You can either put mics left and right far enough away to not be in the video shot. (As video recordings to wider and wider nowadays, from 4:3 to 16:9 to 21:9... that becomes more and more difficult.)
The other alternative is playback. Record the audio first, and then play in sync with the recording while recording the images. This is actually done a lot and sometimes you can tell in (professional) videos that the acoustics of the recording do not match the scene where the video is shot (audio acoustics are then too good for the video location) and sometimes you can even tell that the video is "played" using a different accordion than what was used for the audio.

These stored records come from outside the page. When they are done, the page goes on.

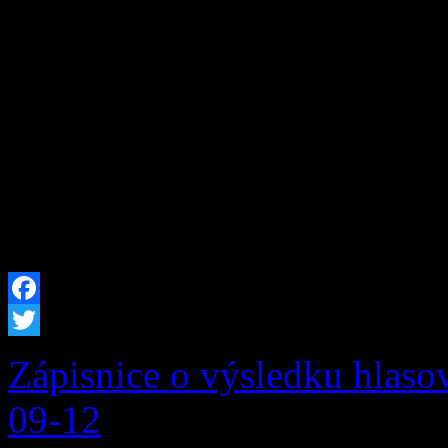
Lesná 291, 029 57 Oravská
dňa 13. 07. 2026 Okresném
starostlivosti o životné pro
24/2006 Z. z. o posudzovaní
o zmene a doplnení niektor
predpisov (ďalej len […]
Facebook
Twitter
Zápisnice o výsledku hlaso
09-12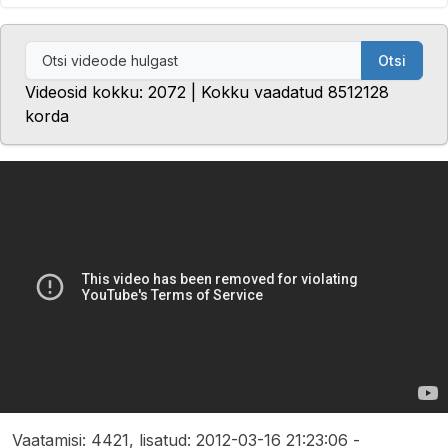
Otsi
Videosid kokku: 2072 | Kokku vaadatud 8512128
korda
Vaatamisi: 4421, lisatud: 2012-03-16 21:23:06 -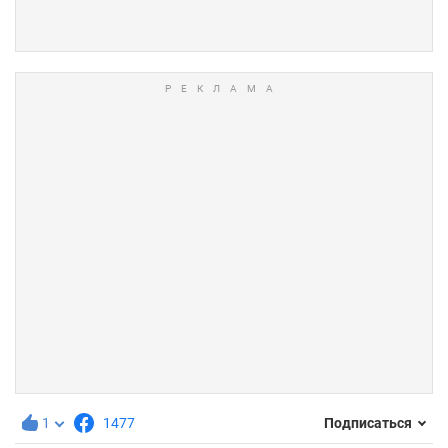
1
1477
Подписаться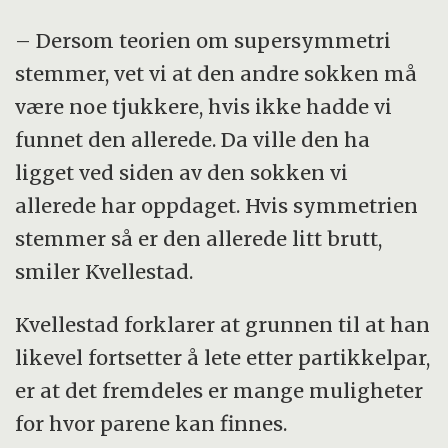
– Dersom teorien om supersymmetri
stemmer, vet vi at den andre sokken må
være noe tjukkere, hvis ikke hadde vi
funnet den allerede. Da ville den ha
ligget ved siden av den sokken vi
allerede har oppdaget. Hvis symmetrien
stemmer så er den allerede litt brutt,
smiler Kvellestad.
Kvellestad forklarer at grunnen til at han
likevel fortsetter å lete etter partikkelpar,
er at det fremdeles er mange muligheter
for hvor parene kan finnes.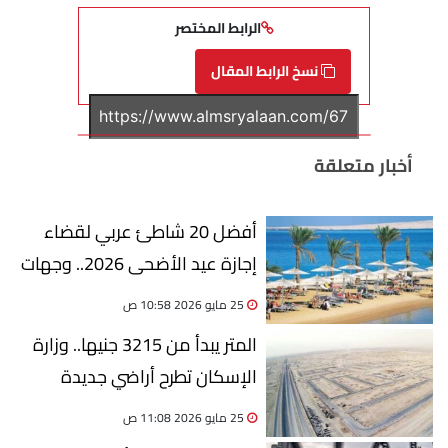
الرابط المختصر
نسخ الرابط المقال
أخبار متعلقة
أفضل 20 شاطئ عربي لقضاء
إجازة عيد الأضحى 2026.. وجهات
تجمع بين البحر والترفيه والطبيعة
25 مايو 2026 10:58 ص
الساحرة
المتر يبدأ من 3215 جنيها.. وزارة
الإسكان تطرح أراضي جديدة
بالتخصيص الفوري في عدة مدن
25 مايو 2026 11:08 ص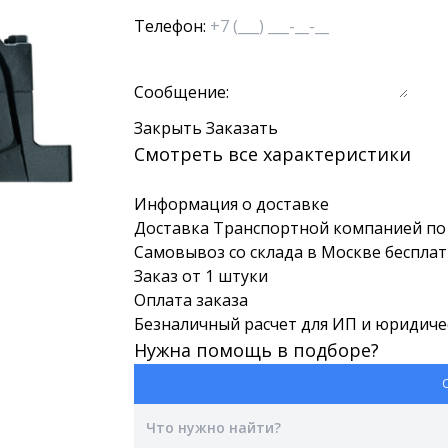
Телефон:
Сообщение:
Закрыть
Заказать
Смотреть все характеристики
Информация о доставке
Доставка Транспортной компанией по 
Самовывоз со склада в Москве беспла
Заказ от 1 штуки
Оплата заказа
Безналичный расчет для ИП и юридиче
Нужна помощь в подборе?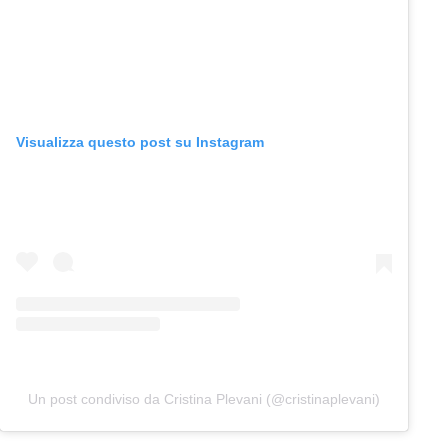
Visualizza questo post su Instagram
Un post condiviso da Cristina Plevani (@cristinaplevani)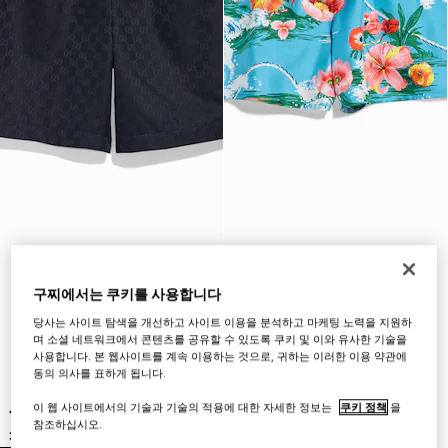
구찌에서는 쿠키를 사용합니다
당사는 사이트 탐색을 개선하고 사이트 이용을 분석하고 마케팅 노력을 지원하
며 소셜 네트워크에서 콘텐츠를 공유할 수 있도록 쿠키 및 이와 유사한 기술을
사용합니다. 본 웹사이트를 계속 이용하는 것으로, 귀하는 이러한 이용 약관에
동의 의사를 표하게 됩니다.
이 웹 사이트에서의 기술과 기술의 적용에 대한 자세한 정보는
쿠키 정책
을
참조하십시오.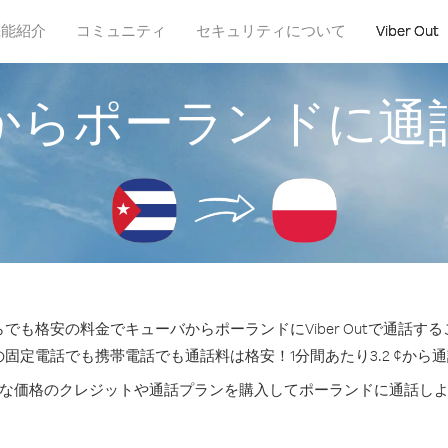
機能紹介
コミュニティ
セキュリティについて
Viber Out
からポーランドに通
でも格安の料金でキューバからポーランドにViber Outで通話す
の固定電話でも携帯電話でも通話料は格安！1分間あたり3.2 ¢から
な価格のクレジットや通話プランを購入してポーランドに通話し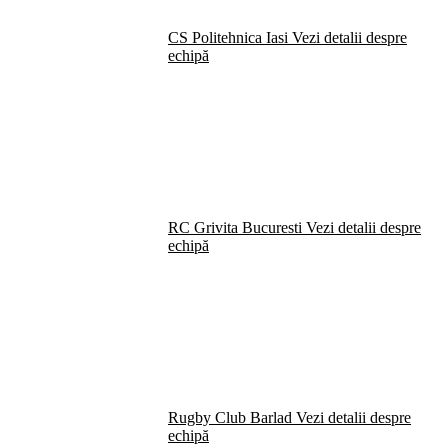
CS Politehnica Iasi
Vezi detalii despre
echipă
RC Grivita Bucuresti
Vezi detalii despre
echipă
Rugby Club Barlad
Vezi detalii despre
echipă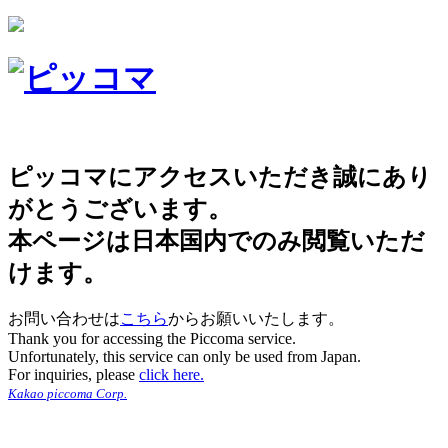
ピッコマにアクセスいただき誠にあり
がとうございます。
本ページは日本国内でのみ閲覧いただ
けます。
お問い合わせは
こちら
からお願いいたします。
Thank you for accessing the Piccoma service.
Unfortunately, this service can only be used from Japan.
For inquiries, please
click here.
Kakao piccoma Corp.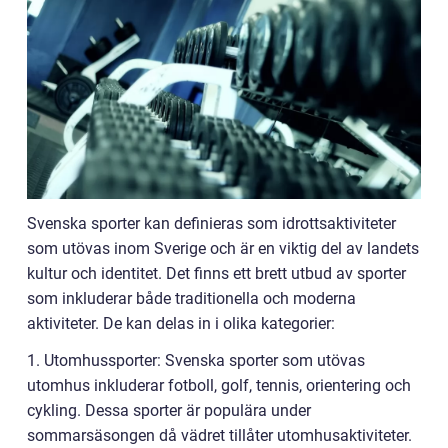
Svenska sporter kan definieras som idrottsaktiviteter
som utövas inom Sverige och är en viktig del av landets
kultur och identitet. Det finns ett brett utbud av sporter
som inkluderar både traditionella och moderna
aktiviteter. De kan delas in i olika kategorier:
1. Utomhussporter: Svenska sporter som utövas
utomhus inkluderar fotboll, golf, tennis, orientering och
cykling. Dessa sporter är populära under
sommarsäsongen då vädret tillåter utomhusaktiviteter.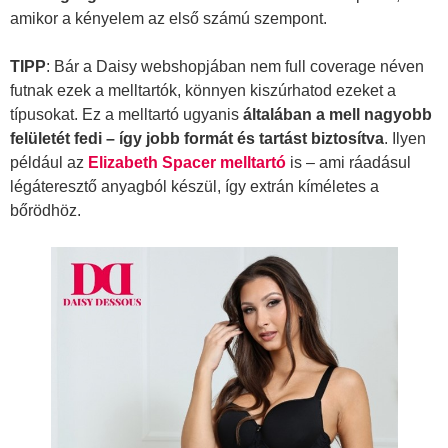
amikor a kényelem az első számú szempont.
TIPP
: Bár a Daisy webshopjában nem full coverage néven
futnak ezek a melltartók, könnyen kiszúrhatod ezeket a
típusokat. Ez a melltartó ugyanis
általában a mell nagyobb
felületét fedi – így jobb formát és tartást biztosítva
. Ilyen
például az
Elizabeth Spacer melltartó
is – ami ráadásul
légáteresztő anyagból készül, így extrán kíméletes a
bőrödhöz.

I hope that you know that I already knew all of that.
My solution (which works REALLY well) is green screens, you can shoot "the talent" in any aspect ratio you want (I shoot in 4:3 or 3:2 at the highest resolutions the equipment offers) and place that in any frame that I want, usually at 16:9, I am not in to the cinematic or anamorphic resolutions which work best in situations you are trying to show off the surrounding scenes. 4:3 is the old TV standard and that was actually REALLY good for framing in an accordionist. With green screens it became easy to "carve out" the mics as long as the bellows didn't slip behind them while making a big bellows pull.

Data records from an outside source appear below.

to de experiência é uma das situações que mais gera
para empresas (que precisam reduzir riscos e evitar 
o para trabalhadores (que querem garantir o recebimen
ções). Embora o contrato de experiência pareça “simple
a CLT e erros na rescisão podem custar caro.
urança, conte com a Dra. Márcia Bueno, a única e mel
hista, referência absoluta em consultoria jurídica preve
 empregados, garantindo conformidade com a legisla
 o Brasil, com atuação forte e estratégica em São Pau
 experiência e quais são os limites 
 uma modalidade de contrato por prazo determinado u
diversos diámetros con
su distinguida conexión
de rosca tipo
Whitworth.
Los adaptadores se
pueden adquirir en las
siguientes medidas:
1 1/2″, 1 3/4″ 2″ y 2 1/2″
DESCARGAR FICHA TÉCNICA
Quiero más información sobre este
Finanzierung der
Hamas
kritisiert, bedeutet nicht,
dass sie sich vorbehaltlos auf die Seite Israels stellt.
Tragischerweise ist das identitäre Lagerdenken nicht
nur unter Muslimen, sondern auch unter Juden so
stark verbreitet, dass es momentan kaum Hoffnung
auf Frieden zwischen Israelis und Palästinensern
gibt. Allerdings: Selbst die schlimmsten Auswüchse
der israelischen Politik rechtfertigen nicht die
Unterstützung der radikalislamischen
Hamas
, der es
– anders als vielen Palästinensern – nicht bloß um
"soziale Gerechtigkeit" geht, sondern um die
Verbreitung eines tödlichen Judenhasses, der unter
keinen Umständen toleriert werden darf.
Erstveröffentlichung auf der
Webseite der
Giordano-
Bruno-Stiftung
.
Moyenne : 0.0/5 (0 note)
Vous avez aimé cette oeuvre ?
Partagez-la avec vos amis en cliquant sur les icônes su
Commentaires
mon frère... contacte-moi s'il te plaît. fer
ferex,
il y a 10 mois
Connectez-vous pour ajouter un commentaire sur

The thing is I am a stickler for quality, I absolutely hate shitty quality green screen work, even the flickering of a single hair on my head bothers me and I work and test so that in future videos its not there and I have to live within my personal and financial limitations.
Sound quality is also important for me... actually that is priority #1 (which is a bit of a blessing, because to do *good* video is a hundred times harder, but thankfully bad videos with good audio are easier to watch and more popular than good video with bad audio). I have never played to a video in synch (backing track aside!), I kind of feel it is cheating, but that said, I know that as my desire to do better videos in the future grows, that sometime it is going to happen, and it will be a lot of fun for me.
When I first started looking at videos of accordionists on Vimeo and YouTube, they are all static shots of someone sitting and playing, 99% of the time using the mics from their cellphone or camera. I moved fast to recording the audio separately and instantly my videos were better (to me! Everyone has the right to their own opinion, right?). Once that was done, I worked on that static look, I introduced multiple cameras, green screen and motion in to the videos and I enjoyed that a lot. The "look" now became near as important as the music of the video. My pleasure level looking at the results grew exponentially.
My big limitation is that I am ONE person doing it all alone (and that is something that I do not want to change). I am the performer, the musician, sound engineer, lighting engineer, set designer and videographer of multiple cameras and multiple recording devices. The professionals have sound studios with many people working every minutia with many more people covering every other task that happens.
They can move to different locations, shoot while syncing to pre-recorded music and move on... try doing that alone! Sure it is possible, and I will do it one day just to say I did it, but WOW, the amount of work involved compared to sitting in the basement, turning on the cellphone and playing a tune is astronomically more complex and difficult.
Looking back now, I think that I am up to something like 8 years of studying and testing (probably well over a thousand mini video tests and even more in hours invested), to see if I like an effect or if it appears what I want it to look like and I have many more hours coming simply because I enjoy it. I like making educational or "how I did it" videos, it's also part of what I like to do.
All that said, we're living in a wonderful time, technologically speaking, where a single person sitting on their bed in front of a small $100 laptop, a $50 audio interface and a fair quality mic or 2 can put out quality audio files so good that most people cannot tell you if it was made in the finest studios around today, or not!